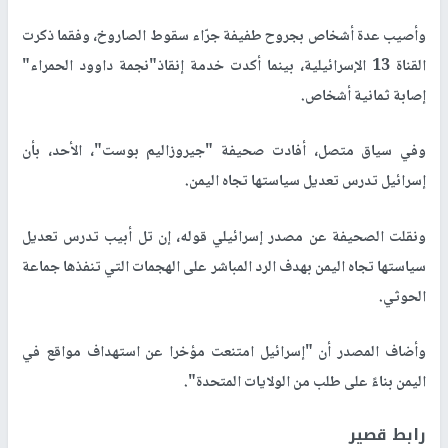
وأصيب عدة أشخاص بجروح طفيفة جرّاء سقوط الصاروخ، وفقما ذكرت
القناة 13 الإسرائيلية، بينما أكدت خدمة إنقاذ"نجمة داوود الحمراء"
إصابة ثمانية أشخاص.
وفي سياق متصل، أفادت صحيفة "جيروزاليم بوست"، الأحد، بأن
إسرائيل تدرس تعديل سياستها تجاه اليمن.
ونقلت الصحيفة عن مصدر إسرائيلي قوله، إن تل أبيب تدرس تعديل
سياستها تجاه اليمن بهدف الرد المباشر على الهجمات التي تنفذها جماعة
الحوثي.
وأضاف المصدر أن "إسرائيل امتنعت مؤخرا عن استهداف مواقع في
اليمن بناءً على طلب من الولايات المتحدة".
رابط قصير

· · · · ·

* Exercise directions: In the listing above, find the line containing "إسرائيل تدرس تعديل سياستها تجاه اليمن." and please quote exactly that line through the last one, and no other lines.

* Response area:
إسرائيل تدرس تعديل سياستها تجاه اليمن.
ونقلت الصحيفة عن مصدر إسرائيلي قوله، إن تل أبيب تدرس تعديل
سياستها تجاه اليمن بهدف الرد المباشر على الهجمات التي تنفذها جماعة
الحوثي.
وأضاف المصدر أن "إسرائيل امتنعت مؤخرا عن استهداف مواقع في
اليمن بناءً على طلب من الولايات المتحدة".
رابط قصير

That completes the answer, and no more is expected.